HOW TO COMPLETE THIS TASK: Retype, character for character, the line containing "Return results in" along with each line after it through the end of the data, and only those.

======== THE INPUT ========

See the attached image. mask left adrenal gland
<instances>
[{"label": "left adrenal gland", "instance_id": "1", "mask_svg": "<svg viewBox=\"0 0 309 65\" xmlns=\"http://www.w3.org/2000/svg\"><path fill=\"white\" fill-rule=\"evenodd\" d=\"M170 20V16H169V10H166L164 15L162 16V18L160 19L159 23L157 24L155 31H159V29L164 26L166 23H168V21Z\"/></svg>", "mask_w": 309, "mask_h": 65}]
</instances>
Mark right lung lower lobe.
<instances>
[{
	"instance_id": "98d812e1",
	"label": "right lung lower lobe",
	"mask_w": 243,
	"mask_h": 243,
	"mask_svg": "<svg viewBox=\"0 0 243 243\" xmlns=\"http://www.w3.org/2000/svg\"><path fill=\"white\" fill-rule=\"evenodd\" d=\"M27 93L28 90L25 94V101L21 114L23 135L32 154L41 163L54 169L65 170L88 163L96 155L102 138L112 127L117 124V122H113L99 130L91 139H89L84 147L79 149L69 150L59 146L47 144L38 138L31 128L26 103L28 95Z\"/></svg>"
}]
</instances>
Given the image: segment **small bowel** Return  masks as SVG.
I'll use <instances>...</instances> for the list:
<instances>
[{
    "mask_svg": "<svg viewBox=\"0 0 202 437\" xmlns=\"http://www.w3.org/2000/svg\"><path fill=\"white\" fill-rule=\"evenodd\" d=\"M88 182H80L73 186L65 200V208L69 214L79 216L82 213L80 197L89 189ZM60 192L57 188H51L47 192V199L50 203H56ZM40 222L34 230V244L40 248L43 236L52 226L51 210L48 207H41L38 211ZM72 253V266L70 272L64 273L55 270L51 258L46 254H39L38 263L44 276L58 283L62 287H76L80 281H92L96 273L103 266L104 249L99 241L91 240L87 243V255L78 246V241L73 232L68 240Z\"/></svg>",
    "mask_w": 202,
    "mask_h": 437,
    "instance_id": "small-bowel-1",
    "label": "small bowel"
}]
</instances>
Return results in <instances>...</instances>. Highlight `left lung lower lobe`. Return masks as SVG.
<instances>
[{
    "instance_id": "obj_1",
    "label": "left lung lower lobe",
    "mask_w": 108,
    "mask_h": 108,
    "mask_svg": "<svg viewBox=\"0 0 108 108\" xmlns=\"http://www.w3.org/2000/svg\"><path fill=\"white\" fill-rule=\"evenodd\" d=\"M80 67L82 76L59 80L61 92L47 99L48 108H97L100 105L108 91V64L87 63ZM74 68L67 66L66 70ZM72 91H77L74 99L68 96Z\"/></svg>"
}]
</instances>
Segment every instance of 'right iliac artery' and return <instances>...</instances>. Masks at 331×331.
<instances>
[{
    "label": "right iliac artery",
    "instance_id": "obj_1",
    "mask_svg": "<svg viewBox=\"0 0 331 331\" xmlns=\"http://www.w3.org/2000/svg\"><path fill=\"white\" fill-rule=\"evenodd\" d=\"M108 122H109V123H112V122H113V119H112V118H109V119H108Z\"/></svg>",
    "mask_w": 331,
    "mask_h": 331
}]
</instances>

========

THE ANSWER:
Return results in <instances>...</instances>. Highlight `left lung lower lobe`. Return masks as SVG.
<instances>
[{
    "instance_id": "obj_1",
    "label": "left lung lower lobe",
    "mask_w": 108,
    "mask_h": 108,
    "mask_svg": "<svg viewBox=\"0 0 108 108\" xmlns=\"http://www.w3.org/2000/svg\"><path fill=\"white\" fill-rule=\"evenodd\" d=\"M80 67L82 76L59 80L61 92L47 99L48 108H97L100 105L108 91V64L87 63ZM74 68L67 66L66 70ZM72 91H77L74 99L68 96Z\"/></svg>"
}]
</instances>
Segment every instance of 'right iliac artery' and return <instances>...</instances>. Masks at 331×331.
<instances>
[{
    "label": "right iliac artery",
    "instance_id": "obj_1",
    "mask_svg": "<svg viewBox=\"0 0 331 331\" xmlns=\"http://www.w3.org/2000/svg\"><path fill=\"white\" fill-rule=\"evenodd\" d=\"M108 122H109V123H112V122H113V119H112V118H109V119H108Z\"/></svg>",
    "mask_w": 331,
    "mask_h": 331
}]
</instances>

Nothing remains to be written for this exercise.